- [WHAT IS EXPECTED]
Starting with the first line of the listing, quote each line exactly until and including the one with "BRAWLEY, CA, USA", leaving pictures out.

- [THE DATA]
--- START ---

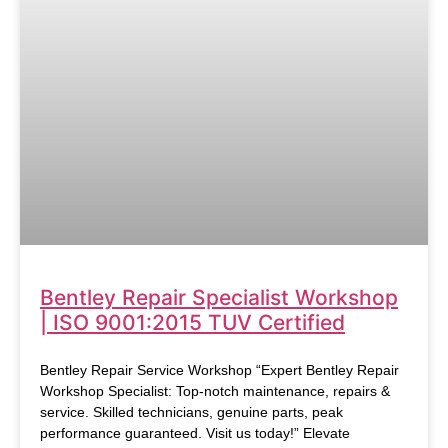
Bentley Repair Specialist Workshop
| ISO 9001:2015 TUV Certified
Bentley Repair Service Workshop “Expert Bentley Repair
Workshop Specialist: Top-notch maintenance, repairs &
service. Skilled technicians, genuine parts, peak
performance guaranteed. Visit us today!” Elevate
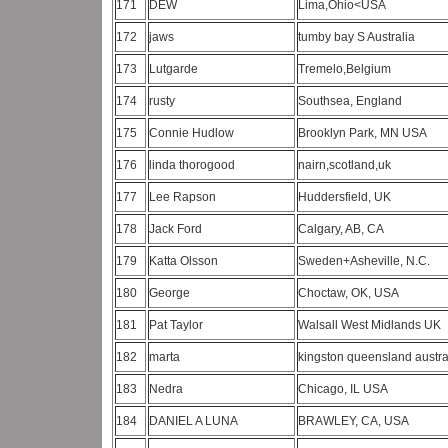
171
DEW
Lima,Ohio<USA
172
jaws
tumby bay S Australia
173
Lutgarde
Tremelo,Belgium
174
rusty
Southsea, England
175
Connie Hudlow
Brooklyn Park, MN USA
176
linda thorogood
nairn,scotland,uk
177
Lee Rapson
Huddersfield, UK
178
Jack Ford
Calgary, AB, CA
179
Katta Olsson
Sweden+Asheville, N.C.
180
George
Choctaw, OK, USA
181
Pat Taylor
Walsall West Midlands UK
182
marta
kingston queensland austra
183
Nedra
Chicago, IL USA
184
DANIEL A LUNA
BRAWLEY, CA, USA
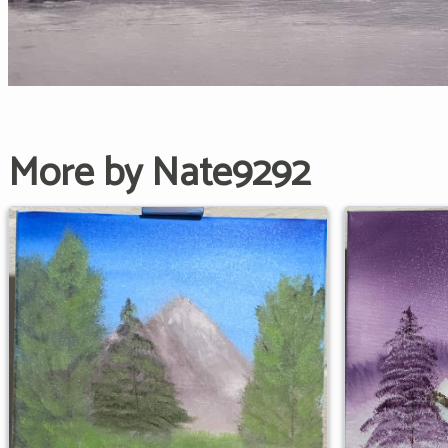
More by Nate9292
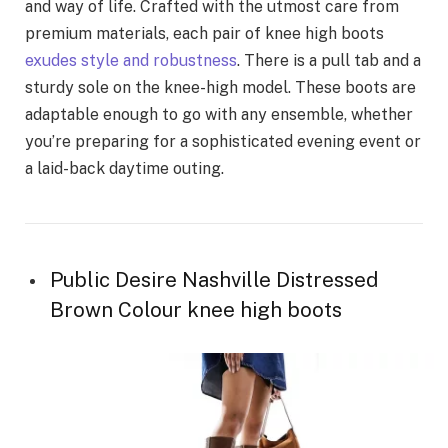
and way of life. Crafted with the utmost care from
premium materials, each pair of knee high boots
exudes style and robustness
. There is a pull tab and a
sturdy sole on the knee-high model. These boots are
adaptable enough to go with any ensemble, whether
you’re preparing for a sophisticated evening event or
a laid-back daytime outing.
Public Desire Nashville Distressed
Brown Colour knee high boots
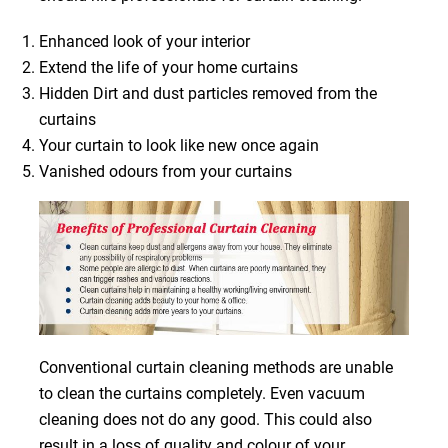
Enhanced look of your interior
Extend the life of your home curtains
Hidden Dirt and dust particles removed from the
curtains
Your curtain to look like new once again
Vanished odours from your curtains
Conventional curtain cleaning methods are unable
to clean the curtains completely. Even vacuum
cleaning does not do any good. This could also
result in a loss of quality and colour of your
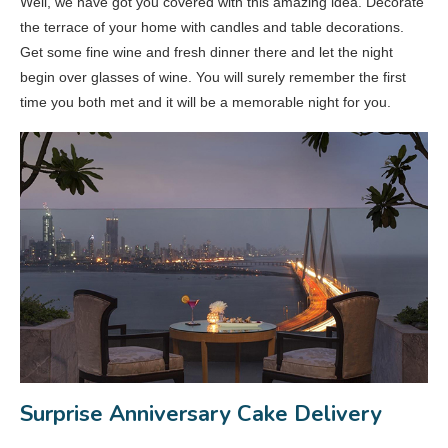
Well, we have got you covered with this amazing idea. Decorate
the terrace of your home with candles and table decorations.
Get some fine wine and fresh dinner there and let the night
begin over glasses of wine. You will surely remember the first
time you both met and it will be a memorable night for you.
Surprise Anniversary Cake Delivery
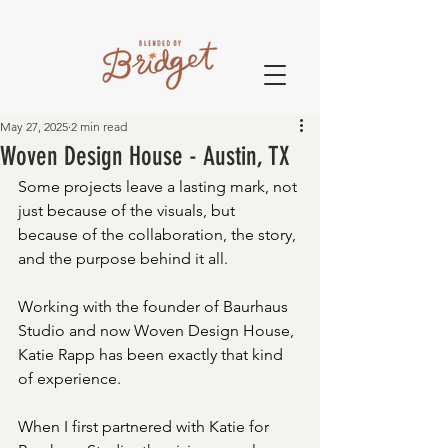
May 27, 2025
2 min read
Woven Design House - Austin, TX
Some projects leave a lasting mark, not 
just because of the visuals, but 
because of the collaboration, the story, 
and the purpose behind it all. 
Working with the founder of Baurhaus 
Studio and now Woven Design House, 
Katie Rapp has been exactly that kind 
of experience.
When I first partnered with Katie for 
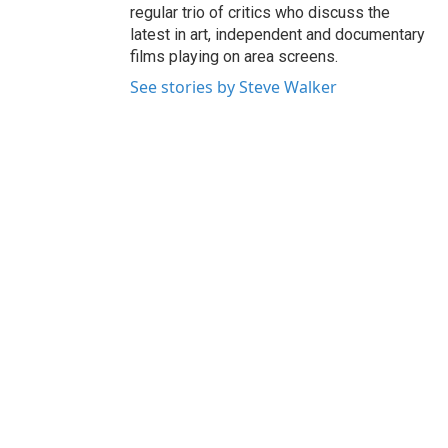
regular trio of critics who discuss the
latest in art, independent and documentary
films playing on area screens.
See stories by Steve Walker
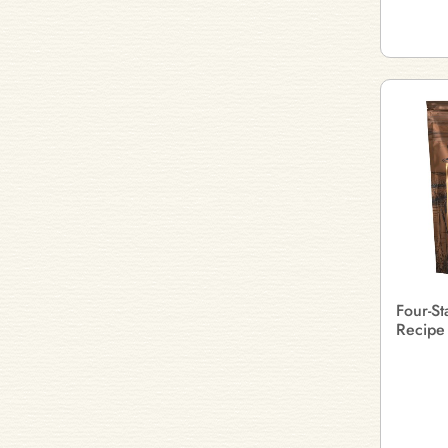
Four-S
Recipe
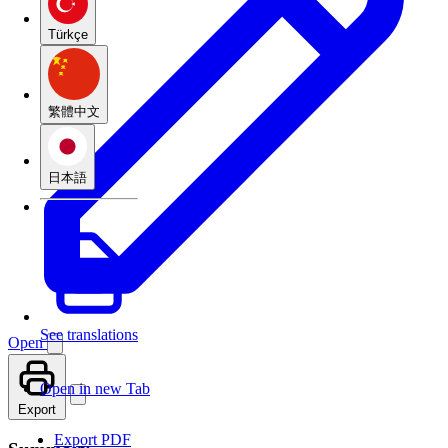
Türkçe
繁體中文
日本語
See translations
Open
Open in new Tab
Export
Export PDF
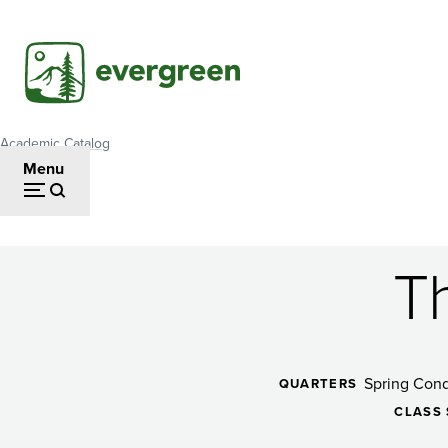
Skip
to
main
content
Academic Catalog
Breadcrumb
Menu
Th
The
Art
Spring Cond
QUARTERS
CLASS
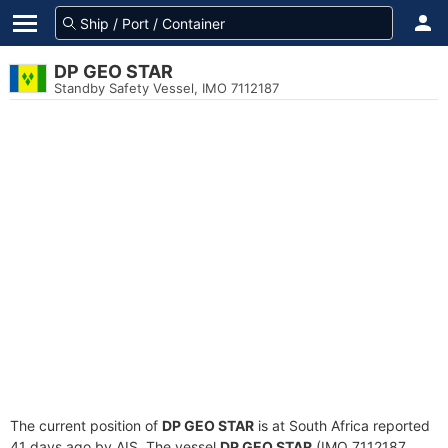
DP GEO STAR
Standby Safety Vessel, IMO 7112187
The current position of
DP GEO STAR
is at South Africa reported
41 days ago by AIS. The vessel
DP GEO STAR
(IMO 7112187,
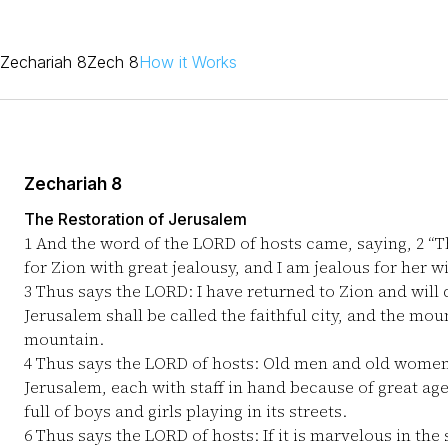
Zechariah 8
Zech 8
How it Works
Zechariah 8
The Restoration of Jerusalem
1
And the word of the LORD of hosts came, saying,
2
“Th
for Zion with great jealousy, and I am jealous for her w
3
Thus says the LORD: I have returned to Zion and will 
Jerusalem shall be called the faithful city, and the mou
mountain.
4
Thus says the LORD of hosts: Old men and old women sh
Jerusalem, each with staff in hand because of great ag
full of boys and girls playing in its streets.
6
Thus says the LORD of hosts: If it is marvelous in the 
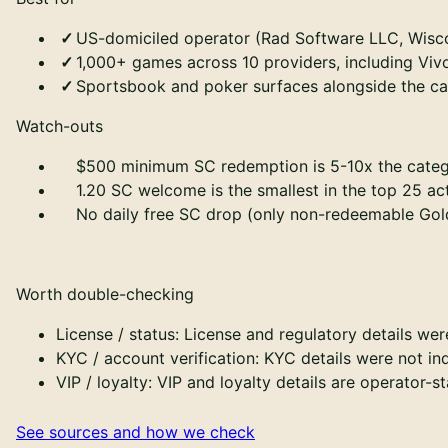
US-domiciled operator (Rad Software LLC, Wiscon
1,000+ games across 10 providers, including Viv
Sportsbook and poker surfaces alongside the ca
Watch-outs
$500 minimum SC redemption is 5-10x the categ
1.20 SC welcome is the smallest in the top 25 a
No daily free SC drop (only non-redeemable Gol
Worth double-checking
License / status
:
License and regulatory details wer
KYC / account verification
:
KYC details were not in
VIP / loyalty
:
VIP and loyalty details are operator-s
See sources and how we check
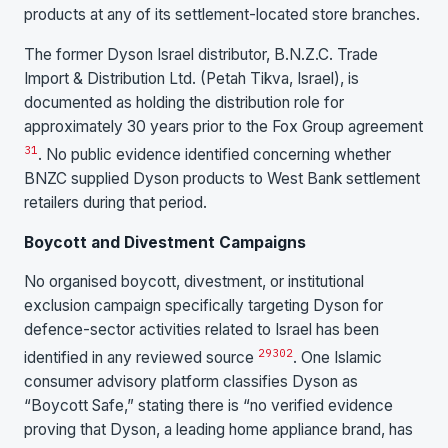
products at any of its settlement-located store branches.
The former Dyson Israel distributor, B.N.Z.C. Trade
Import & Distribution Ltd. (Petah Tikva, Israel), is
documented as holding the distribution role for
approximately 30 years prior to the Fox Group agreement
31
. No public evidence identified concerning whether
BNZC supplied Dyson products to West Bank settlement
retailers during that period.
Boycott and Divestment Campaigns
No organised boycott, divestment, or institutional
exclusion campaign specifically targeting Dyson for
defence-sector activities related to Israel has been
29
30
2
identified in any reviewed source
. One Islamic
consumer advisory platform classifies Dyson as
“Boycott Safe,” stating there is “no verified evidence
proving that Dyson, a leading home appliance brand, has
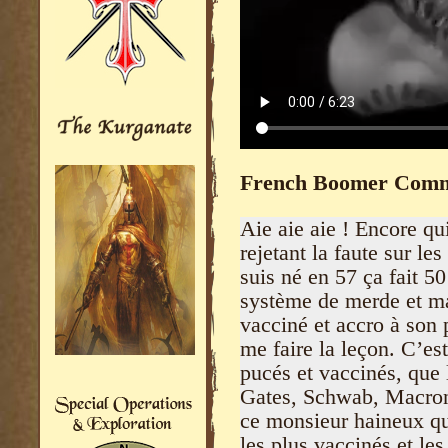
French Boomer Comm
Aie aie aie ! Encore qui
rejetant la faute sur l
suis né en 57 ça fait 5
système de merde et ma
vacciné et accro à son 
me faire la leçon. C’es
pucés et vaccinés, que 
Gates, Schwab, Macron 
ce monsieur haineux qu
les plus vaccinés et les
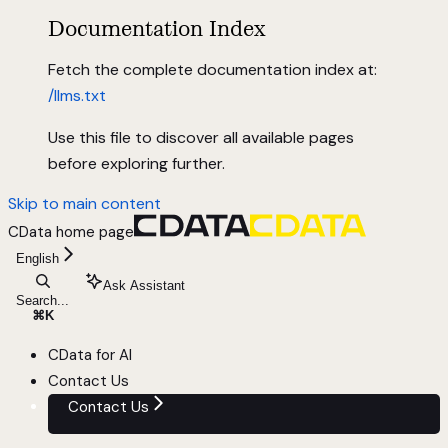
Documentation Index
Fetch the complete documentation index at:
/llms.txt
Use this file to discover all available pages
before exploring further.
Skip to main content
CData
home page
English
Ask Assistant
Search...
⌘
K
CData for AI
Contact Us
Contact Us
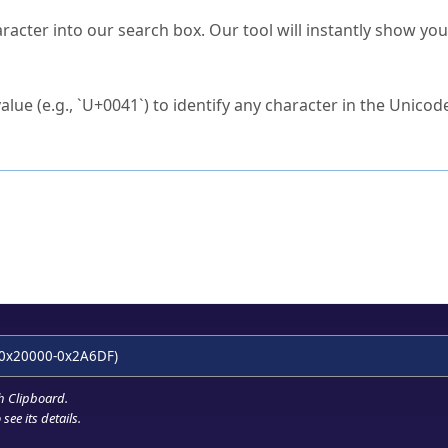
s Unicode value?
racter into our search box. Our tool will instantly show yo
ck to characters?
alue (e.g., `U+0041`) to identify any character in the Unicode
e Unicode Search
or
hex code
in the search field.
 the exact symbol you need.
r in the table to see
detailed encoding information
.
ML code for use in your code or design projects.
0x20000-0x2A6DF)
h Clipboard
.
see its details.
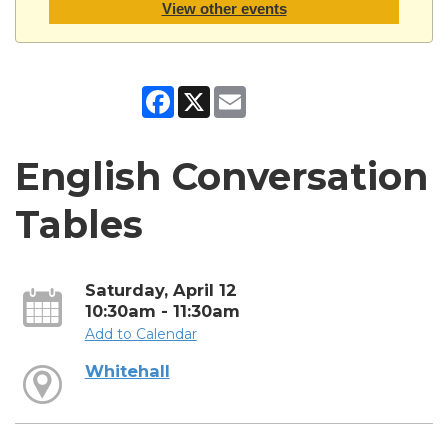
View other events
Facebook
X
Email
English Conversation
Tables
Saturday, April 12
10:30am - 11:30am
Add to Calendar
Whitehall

--- END ---

- [REPLY TO THE EXERCISE]
Bentley Repair Specialist Workshop
| ISO 9001:2015 TUV Certified
Bentley Repair Service Workshop “Expert Bentley Repair
Workshop Specialist: Top-notch maintenance, repairs &
service. Skilled technicians, genuine parts, peak
performance guaranteed. Visit us today!” Elevate
171
DEW
Lima,Ohio<USA
172
jaws
tumby bay S Australia
173
Lutgarde
Tremelo,Belgium
174
rusty
Southsea, England
175
Connie Hudlow
Brooklyn Park, MN USA
176
linda thorogood
nairn,scotland,uk
177
Lee Rapson
Huddersfield, UK
178
Jack Ford
Calgary, AB, CA
179
Katta Olsson
Sweden+Asheville, N.C.
180
George
Choctaw, OK, USA
181
Pat Taylor
Walsall West Midlands UK
182
marta
kingston queensland austra
183
Nedra
Chicago, IL USA
184
DANIEL A LUNA
BRAWLEY, CA, USA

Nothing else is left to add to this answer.